Il mercato del lavoro in Basilicata registra un incremento di assunzioni per aprile 2026, con quasi 4.500 nuovi posti previsti. Nonostante la crescita, persistono sfide legate alla stabilità contrattuale e alla difficoltà nel reperire personale qualificato.
Mercato del lavoro lucano in crescita
Le recenti analisi del Sistema Informativo Excelsior indicano un trend positivo per l'occupazione in Basilicata. Ad aprile 2026, le imprese regionali prevedono di effettuare circa 4.490 nuove assunzioni. Questa cifra rappresenta un segnale di dinamismo per l'economia locale. Le proiezioni per l'intero trimestre, da aprile a giugno 2026, stimano un totale di 14.980 inserimenti lavorativi.
Questi dati mostrano un miglioramento rispetto all'anno precedente. Si registra infatti un aumento di 150 unità rispetto ad aprile 2025. A livello trimestrale, l'incremento è ancora più marcato, con 1.120 posti di lavoro in più rispetto allo stesso periodo del 2025. Queste cifre provengono da un comunicato dell'ufficio stampa della Camera di Commercio della Basilicata.

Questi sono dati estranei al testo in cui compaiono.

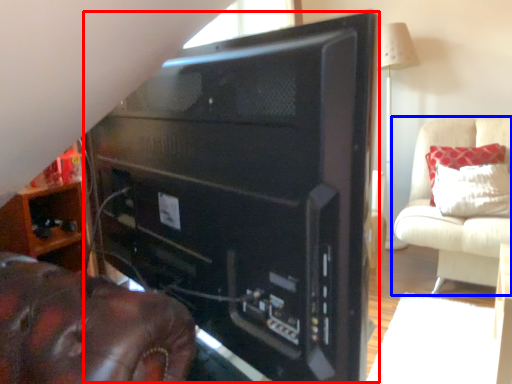 Question: Which object appears farthest to the camera in this image, desktop computer (highlighted by a red box) or furniture (highlighted by a blue box)?

Choices:
 (A) desktop computer
 (B) furniture

Answer: (B) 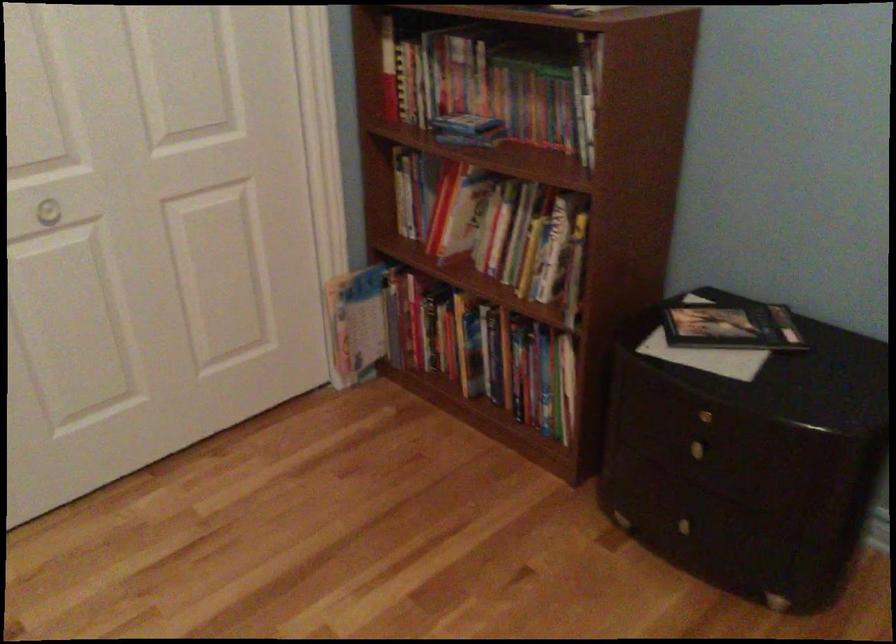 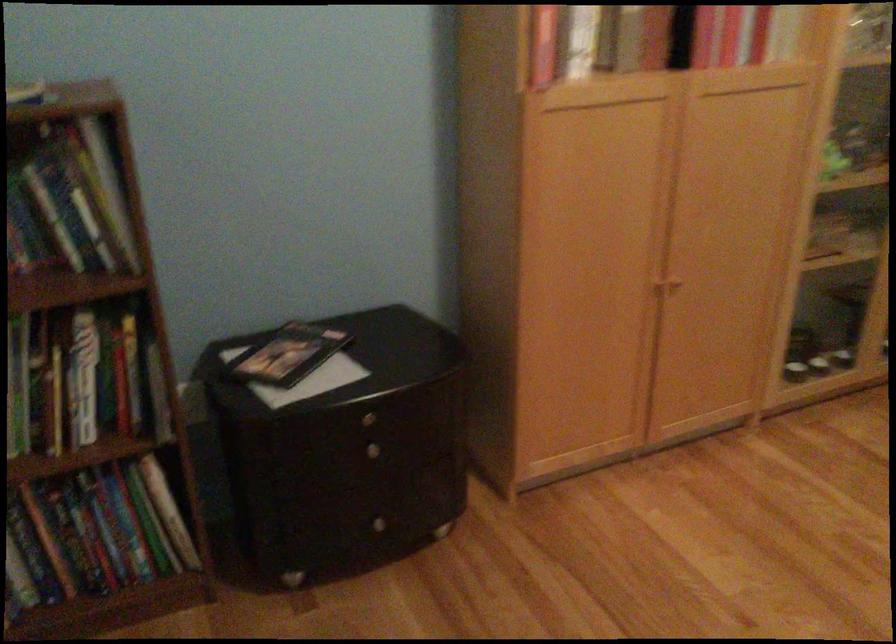 The point at (702,458) is marked in the first image. Where is the corresponding point in the second image?

(376, 457) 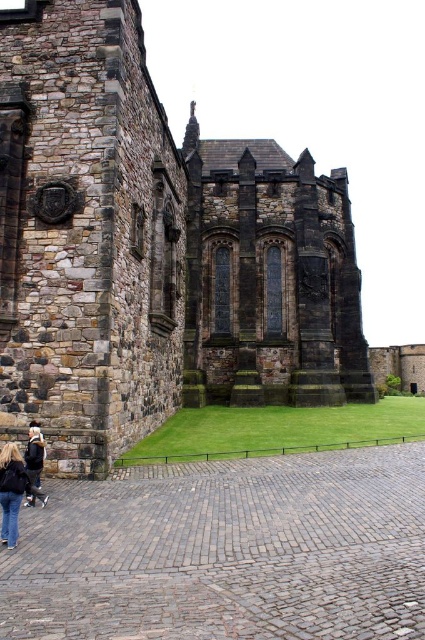 Question: Among these objects, which one is farthest from the camera?

Choices:
 (A) rustic stone castle at center
 (B) denim jacket at lower left

Answer: (A)

Question: Is denim jacket at lower left thinner than dark brown leather jacket at lower left?

Choices:
 (A) yes
 (B) no

Answer: (A)

Question: Estimate the real-world distances between objects in this image. Which object is farther from the rustic stone castle at center?

Choices:
 (A) denim jacket at lower left
 (B) dark brown leather jacket at lower left

Answer: (A)

Question: Which point is closer to the camera taking this photo?

Choices:
 (A) (36, 436)
 (B) (8, 476)

Answer: (B)

Question: Can you confirm if rustic stone castle at center is positioned below dark brown leather jacket at lower left?

Choices:
 (A) no
 (B) yes

Answer: (A)

Question: Does rustic stone castle at center have a larger size compared to denim jacket at lower left?

Choices:
 (A) no
 (B) yes

Answer: (B) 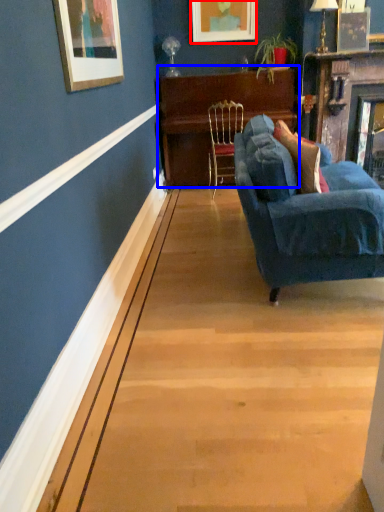 Question: Among these objects, which one is farthest to the camera, picture frame (highlighted by a red box) or table (highlighted by a blue box)?

Choices:
 (A) picture frame
 (B) table

Answer: (A)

Settori trainanti e domanda di lavoro
Diversi settori contribuiscono a questa crescita occupazionale. I Servizi di alloggio, ristorazione e turismo guidano la classifica con 630 assunzioni previste. Seguono le Costruzioni, con 540 nuovi impieghi. Anche i Servizi alle persone e il Commercio offrono buone opportunità, ciascuno con 340 entrate programmate. In generale, il settore dei servizi assorbe il 39% della domanda complessiva di lavoro.

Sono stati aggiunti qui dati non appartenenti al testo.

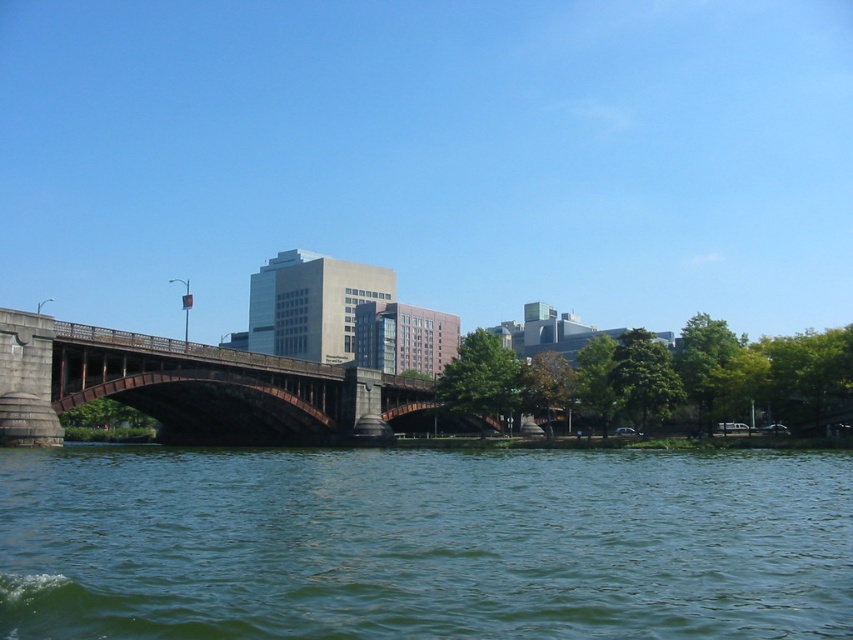 You are a photographer standing at the riverside. You want to capture a photo of both the green water at lower center and the brown stone bridge at center. Based on their positions, which object should you adjust your camera to focus on first to ensure both are in the frame?

The green water at lower center is positioned on the right side of the brown stone bridge at center. To include both in the frame, focus on the brown stone bridge at center first as it is centrally located, then adjust to ensure the green water at lower center on its right is also captured.

You are a boat captain planning to navigate through the green water at lower center. The brown stone bridge at center is in your path. Based on the scene description, can your boat pass under the bridge without any issues?

The green water at lower center has a smaller size compared to the brown stone bridge at center, so the boat can pass under the bridge since the bridge is larger and provides sufficient clearance.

Le imprese della regione cercano attivamente nuove risorse. La maggior parte delle posizioni aperte si concentra nel comparto dei servizi. Questo indica una forte vocazione del territorio verso questo tipo di attività economiche. La Camera di Commercio monitora costantemente questi flussi per fornire dati utili alle politiche del lavoro.
Sfide contrattuali e reperimento personale
Nonostante l'aumento delle opportunità, la stabilità lavorativa rimane un punto critico. Solo il 12% delle nuove assunzioni previste prevede contratti a tempo indeterminato o apprendistato. La stragrande maggioranza, l'88%, sarà costituita da contratti a termine. Questo dato evidenzia una precarietà diffusa nel mercato del lavoro locale.
Un'altra difficoltà significativa riguarda il reperimento di personale qualificato. In ben 44 casi su 100, le aziende prevedono di incontrare ostacoli nel trovare i profili professionali desiderati. Questo divario tra domanda e offerta di competenze specifiche rappresenta una sfida importante per la crescita sostenibile. Il Sistema Informativo Excelsior raccoglie queste segnalazioni per analizzare le cause.
Profili ricercati e formazione
Le figure professionali più richieste sono prevalentemente operative. I profili generici rappresentano il 38% delle ricerche. Gli operai specializzati e i conduttori di impianti costituiscono il 32%. I ruoli di dirigenti, specialisti e tecnici sono meno numerosi, fermandosi all'8%. Questo dato è inferiore alla media nazionale, che si attesta sul 14%.
Sul fronte dell'istruzione, le assunzioni per personale laureato sono limitate al 5%. Il 18% richiederà un diploma di scuola superiore. Una quota significativa, il 37%, necessiterà di qualifiche o diplomi professionali. Le opportunità per i giovani sotto i 30 anni ammonteranno al 20% del totale. Inoltre, il 30% delle assunzioni sarà destinato a personale immigrato, evidenziando un ruolo importante nell'integrazione lavorativa.
Domande frequenti
Quante nuove assunzioni sono previste in Basilicata per aprile 2026?
Per aprile 2026, le imprese della Basilicata prevedono circa 4.490 nuove assunzioni, un dato che segnala un dinamismo positivo nel mercato del lavoro regionale.
Quali sono i settori che offrono più opportunità di lavoro in Basilicata?
I settori con maggiori opportunità includono i Servizi di alloggio e ristorazione (630), le Costruzioni (540) e i Servizi alle persone e Commercio (entrambi con 340).